Home  »  Letters Pliny the Younger  »  XI. To Septitius Clarus

Pliny the Younger (A.D. 62?–c.A.D. 113). Letters.
The Harvard Classics. 1909–14.

XI. To Septitius Clarus

AH! you are a pretty fellow! You make an engagement to come to supper and then never appear. Justice shall be exacted;—you shall reimburse me to the very last penny the expense I went to on your account; no small sum, let me tell you. I had prepared, you must know, a lettuce apiece, three snails, two eggs, and a barley cake, with some sweet wine and snow (the snow most certainly I shall charge to your account, as a rarity that will not keep). Olives, beet-root, gourds, onions, and a thousand other dainties equally sumptuous.

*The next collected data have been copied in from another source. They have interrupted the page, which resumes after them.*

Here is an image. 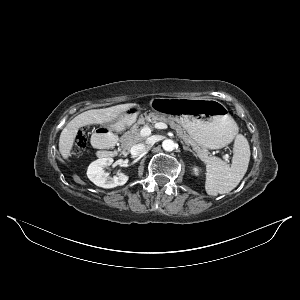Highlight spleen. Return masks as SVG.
<instances>
[{"mask_svg":"<svg viewBox=\"0 0 300 300\" xmlns=\"http://www.w3.org/2000/svg\"><path fill=\"white\" fill-rule=\"evenodd\" d=\"M233 154L231 166L216 157L207 162L205 190L208 195L229 193L244 177L251 153L247 139L241 134L235 138Z\"/></svg>","mask_w":300,"mask_h":300,"instance_id":"obj_1","label":"spleen"}]
</instances>
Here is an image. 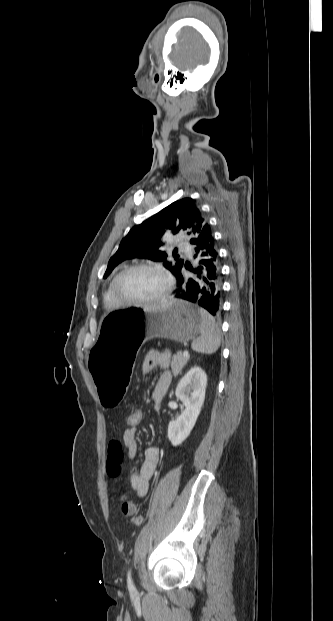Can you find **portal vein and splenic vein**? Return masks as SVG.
I'll return each instance as SVG.
<instances>
[{"label": "portal vein and splenic vein", "instance_id": "portal-vein-and-splenic-vein-1", "mask_svg": "<svg viewBox=\"0 0 333 621\" xmlns=\"http://www.w3.org/2000/svg\"><path fill=\"white\" fill-rule=\"evenodd\" d=\"M183 356H184V357H186V358H189V353H188V351H184V352H183Z\"/></svg>", "mask_w": 333, "mask_h": 621}]
</instances>
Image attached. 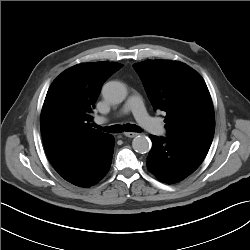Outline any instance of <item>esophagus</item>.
Wrapping results in <instances>:
<instances>
[{
	"label": "esophagus",
	"mask_w": 250,
	"mask_h": 250,
	"mask_svg": "<svg viewBox=\"0 0 250 250\" xmlns=\"http://www.w3.org/2000/svg\"><path fill=\"white\" fill-rule=\"evenodd\" d=\"M124 135L126 137H129V138H133V137H136L138 135V133H134V132H125Z\"/></svg>",
	"instance_id": "esophagus-1"
}]
</instances>
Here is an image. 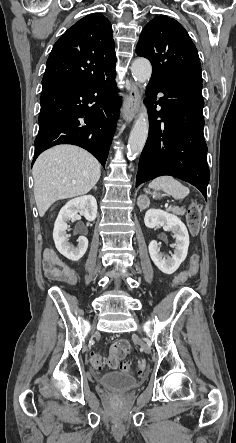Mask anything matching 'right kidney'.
I'll return each instance as SVG.
<instances>
[{"label": "right kidney", "instance_id": "right-kidney-1", "mask_svg": "<svg viewBox=\"0 0 236 443\" xmlns=\"http://www.w3.org/2000/svg\"><path fill=\"white\" fill-rule=\"evenodd\" d=\"M81 213L86 220L94 221L97 216V202L91 195L81 196L68 201L60 210L54 224L53 239L57 250L72 261L80 260L88 248V240L80 236L77 246L68 242L70 235L67 234L69 220H75Z\"/></svg>", "mask_w": 236, "mask_h": 443}]
</instances>
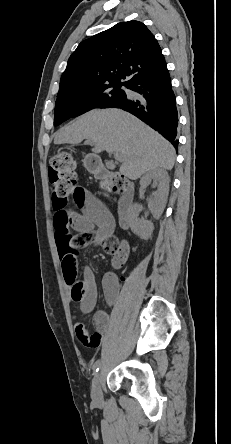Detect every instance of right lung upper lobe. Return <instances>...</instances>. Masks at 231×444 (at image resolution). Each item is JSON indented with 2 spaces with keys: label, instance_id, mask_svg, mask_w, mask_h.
Listing matches in <instances>:
<instances>
[{
  "label": "right lung upper lobe",
  "instance_id": "1",
  "mask_svg": "<svg viewBox=\"0 0 231 444\" xmlns=\"http://www.w3.org/2000/svg\"><path fill=\"white\" fill-rule=\"evenodd\" d=\"M154 35L141 22H121L81 42L68 60L58 94L106 84L130 85L166 68Z\"/></svg>",
  "mask_w": 231,
  "mask_h": 444
}]
</instances>
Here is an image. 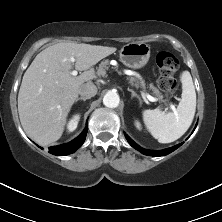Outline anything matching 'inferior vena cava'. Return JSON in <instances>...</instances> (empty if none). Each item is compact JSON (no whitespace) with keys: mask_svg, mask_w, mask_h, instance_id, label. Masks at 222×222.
<instances>
[{"mask_svg":"<svg viewBox=\"0 0 222 222\" xmlns=\"http://www.w3.org/2000/svg\"><path fill=\"white\" fill-rule=\"evenodd\" d=\"M96 93L97 87L93 83H86L79 90V94L87 99L94 97Z\"/></svg>","mask_w":222,"mask_h":222,"instance_id":"obj_1","label":"inferior vena cava"}]
</instances>
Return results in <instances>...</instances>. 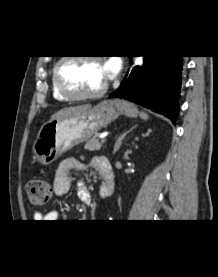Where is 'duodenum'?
Returning a JSON list of instances; mask_svg holds the SVG:
<instances>
[{"label": "duodenum", "mask_w": 218, "mask_h": 277, "mask_svg": "<svg viewBox=\"0 0 218 277\" xmlns=\"http://www.w3.org/2000/svg\"><path fill=\"white\" fill-rule=\"evenodd\" d=\"M98 165L100 167H109L110 166V161L107 158L104 157H98ZM107 175H109V169L107 171ZM112 181V178L109 176H105L103 177V181L100 183L99 185V189H100V194L102 196H110V194H108V190H109V182ZM113 187V186H112ZM113 189V188H112ZM113 193V190H112Z\"/></svg>", "instance_id": "410a0bca"}]
</instances>
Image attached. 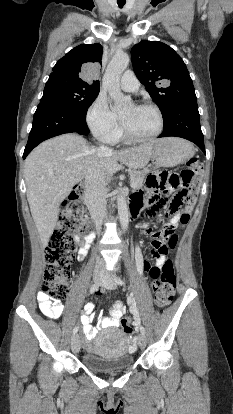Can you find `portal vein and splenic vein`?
<instances>
[{
    "mask_svg": "<svg viewBox=\"0 0 233 414\" xmlns=\"http://www.w3.org/2000/svg\"><path fill=\"white\" fill-rule=\"evenodd\" d=\"M130 186L133 188V187H134V184H133V183H131V184H130Z\"/></svg>",
    "mask_w": 233,
    "mask_h": 414,
    "instance_id": "obj_1",
    "label": "portal vein and splenic vein"
}]
</instances>
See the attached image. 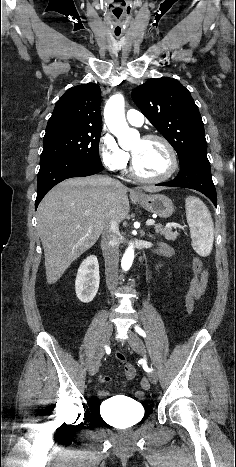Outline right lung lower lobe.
<instances>
[{"mask_svg": "<svg viewBox=\"0 0 236 467\" xmlns=\"http://www.w3.org/2000/svg\"><path fill=\"white\" fill-rule=\"evenodd\" d=\"M102 165L93 164L73 156H58L41 162L38 173L35 208L45 194L59 182L71 177H83L103 170Z\"/></svg>", "mask_w": 236, "mask_h": 467, "instance_id": "1", "label": "right lung lower lobe"}]
</instances>
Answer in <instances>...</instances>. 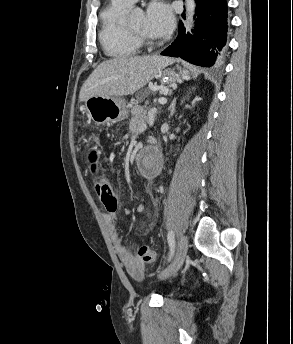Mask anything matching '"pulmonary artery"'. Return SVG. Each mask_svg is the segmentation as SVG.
Returning <instances> with one entry per match:
<instances>
[{
  "instance_id": "e3ab8cb5",
  "label": "pulmonary artery",
  "mask_w": 293,
  "mask_h": 344,
  "mask_svg": "<svg viewBox=\"0 0 293 344\" xmlns=\"http://www.w3.org/2000/svg\"><path fill=\"white\" fill-rule=\"evenodd\" d=\"M117 3H120V4H128V5H131L133 3H135L136 1L138 0H113Z\"/></svg>"
}]
</instances>
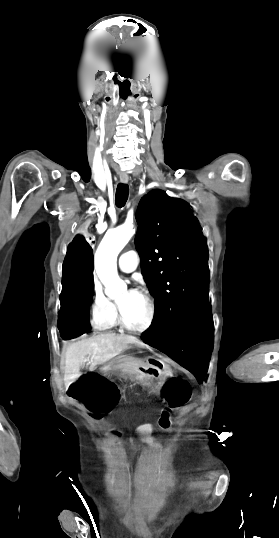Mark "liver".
<instances>
[{
  "label": "liver",
  "mask_w": 279,
  "mask_h": 538,
  "mask_svg": "<svg viewBox=\"0 0 279 538\" xmlns=\"http://www.w3.org/2000/svg\"><path fill=\"white\" fill-rule=\"evenodd\" d=\"M129 344H136L140 348L145 346L143 342H139L133 336H119V334H98V336H93L88 340L64 346L62 352L65 356V386H70L72 382L82 376L80 366L86 356L91 358L89 370H96L98 364H104L118 354H123L127 348H130Z\"/></svg>",
  "instance_id": "1"
}]
</instances>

You should likewise have been entertained either with an interlude, the rehearsal of a poem, or a piece of music, whichever you preferred; or (such was my liberality) with all three. But the oysters, sows’-bellies, sea-urchins, and dancers from Cadiz of a certain —— I know not who, were, it seems, more to your taste. You shall give satisfaction; how, shall at present be a secret.

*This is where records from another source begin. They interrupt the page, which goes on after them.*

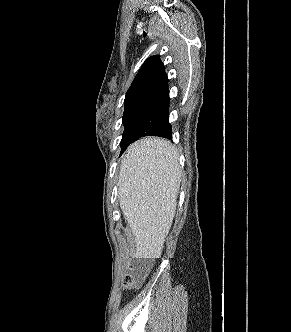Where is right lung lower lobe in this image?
<instances>
[{"label":"right lung lower lobe","mask_w":291,"mask_h":332,"mask_svg":"<svg viewBox=\"0 0 291 332\" xmlns=\"http://www.w3.org/2000/svg\"><path fill=\"white\" fill-rule=\"evenodd\" d=\"M168 85L147 96L124 131L122 152L135 140L143 136L170 138Z\"/></svg>","instance_id":"right-lung-lower-lobe-1"}]
</instances>
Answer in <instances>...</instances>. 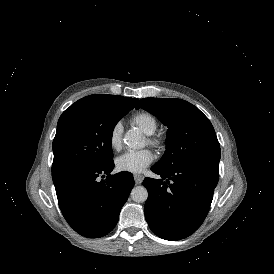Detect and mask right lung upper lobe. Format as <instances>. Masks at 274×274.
<instances>
[{"label": "right lung upper lobe", "instance_id": "right-lung-upper-lobe-1", "mask_svg": "<svg viewBox=\"0 0 274 274\" xmlns=\"http://www.w3.org/2000/svg\"><path fill=\"white\" fill-rule=\"evenodd\" d=\"M109 100H126L134 106L138 102L137 98H126V97L117 96V95L94 94V95H89V96H86V97L78 100L71 106H77V105H82V104H93V103H99V102H104V101H109Z\"/></svg>", "mask_w": 274, "mask_h": 274}]
</instances>
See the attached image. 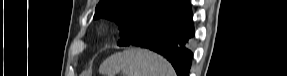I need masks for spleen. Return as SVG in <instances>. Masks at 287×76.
<instances>
[{
    "label": "spleen",
    "instance_id": "obj_1",
    "mask_svg": "<svg viewBox=\"0 0 287 76\" xmlns=\"http://www.w3.org/2000/svg\"><path fill=\"white\" fill-rule=\"evenodd\" d=\"M175 76L171 64L162 56L140 48H130L108 57L100 66L105 76Z\"/></svg>",
    "mask_w": 287,
    "mask_h": 76
}]
</instances>
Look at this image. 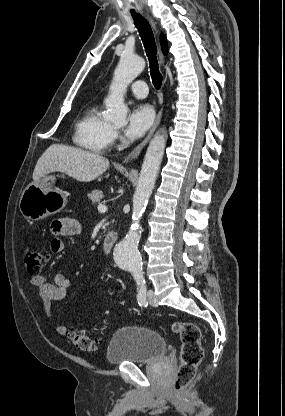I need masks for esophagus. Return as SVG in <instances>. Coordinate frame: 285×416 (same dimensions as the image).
Returning a JSON list of instances; mask_svg holds the SVG:
<instances>
[{
  "label": "esophagus",
  "mask_w": 285,
  "mask_h": 416,
  "mask_svg": "<svg viewBox=\"0 0 285 416\" xmlns=\"http://www.w3.org/2000/svg\"><path fill=\"white\" fill-rule=\"evenodd\" d=\"M148 18H149V21H150V23L152 25V28L154 29V31L156 33V36L158 38L159 35H158V30H157V27L155 25V22L152 19V17H149L148 16ZM158 45H159V40H158ZM158 53H159L161 67H162V70L164 71L165 57H164V55L162 53V50H161L160 45L158 46ZM166 79H167V77L165 76L164 77V81H163V85L166 83ZM162 112H163V106L159 110V112H158V114L156 116V119H155L152 127L150 128V130H149L148 135L146 136V138H144V140L141 141V143H139V145L127 157L124 158V160H123L124 163H127L128 161L133 160L134 158H136L141 153V151L143 150V148L147 145V143L149 142L150 138L154 134L156 128L158 127V125H159V123L161 121Z\"/></svg>",
  "instance_id": "1"
}]
</instances>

Oh! you have behaved cruelly, grudging your friend,—I had almost said yourself;—and upon second thoughts I do say so;—in this way: for how agreeably should we have spent the evening, in laughing, trifling, and literary amusements! You may sup, I confess, at many places more splendidly; but nowhere with more unconstrained mirth, simplicity, and freedom: only make the experiment, and if you do not ever after excuse yourself to your other friends, to come to me, always put me off to go to them. Farewell.